Consequences of Eating Disorders

Eating disorders can affect a person’s health negatively in many ways. Ironically, people with eating disorders are fixated on how they look, yet the eating disorder often chips away slowly at their appearance.

Anorexia can cause dry skin, bad breath, body hair, and sunken eyes. People with bulimia can experience visible dental damage from repeated vomiting. Eating disorders can lead to muscle atrophy and fluid retention.

A person with an eating disorder is also at risk of developing a substance addiction. Eating disorders and addiction disorders share many similarities including, genetic factors, personality traits, and difficulty coping. When a person with both substance use disorder and eating disorder seeks treatment, it’s important to address both issues instead of treating the eating disorder independently.

Supporting Someone with an Eating Disorder

It’s hard for friends and family to sit by as their loved one with an eating disorder deteriorate before their eyes. When you are ready to talk to your loved one about your concerns, do so in a calm environment when you are both ready to talk. Begin by asking questions and identifying how the person feels about their behaviors and their results.

Because of many people with eating disorders have trouble identifying their emotions, it can be helpful to set a good example by being open and vulnerable during this conversation. Let your loved one know that you want to help, and also show that you are willing to learn more about their eating disorder so that you can be supportive and knowledgeable.

Supporting Recovery from Eating Disorders

Many people mistakenly avoid talking about food, eating and feelings when in the presence of someone seeking treatment for eating disorders. If your loved one is seeking treatment for an eating disorder, normalizing food, eating, and feelings can be beneficial to their recovery and help them build positive associations with food and eating.

People in recovery will be triggered to perform their eating disorder compulsions, even while in recovery. Ask a person what their triggers are, so you can help avoid them or cope with them when they are present.

Self-esteem and eating disorders are closely related. By improving a person’s self-esteem, you can promote their recovery from an eating disorder. Compliment them often on their personality, sense of humor and smarts, and avoid making any positive or negative comments about the person’s body or appearance.

Encourage your loved one to avoid places that might promote unhealthy ideas of what bodies should be. Social media, in particular, can be harmful to people who have low self-esteem.

Treatment for Eating Disorders

One of the most supportive actions you can take is to encourage your loved one to seek treatment for their eating disorder.
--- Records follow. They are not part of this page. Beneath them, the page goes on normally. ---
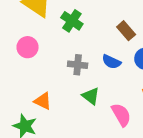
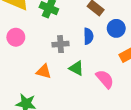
blue semicircle: (111, 62) -> (88, 36), turned -105
orange triangle: (43, 101) -> (44, 71), moved

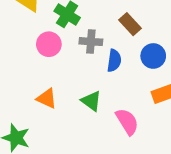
pink circle: (16, 37) -> (49, 44), moved
gray cross: (61, 44) -> (91, 42), moved

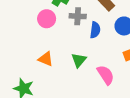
green triangle: (91, 101) -> (79, 60), turned 35

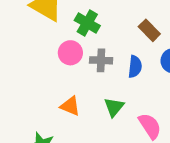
gray cross: (78, 16) -> (101, 60), moved

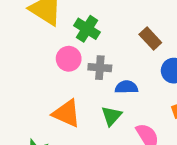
blue semicircle: (135, 67) -> (126, 87), moved, turned -100
orange triangle: (70, 106) -> (67, 113), size x1.4

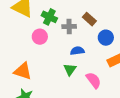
gray cross: (100, 68) -> (69, 26), moved
orange triangle: (67, 113) -> (23, 71), moved

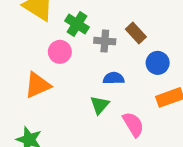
orange triangle: (23, 71) -> (38, 85), moved, turned -48

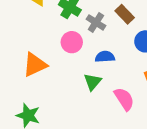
gray cross: (105, 41) -> (96, 22), turned 30
pink circle: (60, 52) -> (72, 42), moved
Treatment for eating disorders can be outpatient with a doctor and therapist or inpatient in a rehab facility.

This can be a difficult and traumatic transition for someone with an eating disorder. The disorder helps them cope with difficult feelings and may feel like a friend to them. Leaving the disorder behind makes them vulnerable to the unknown discomfort that lies ahead. Your presence throughout this difficult transition can make a person with an eating disorder feel safe.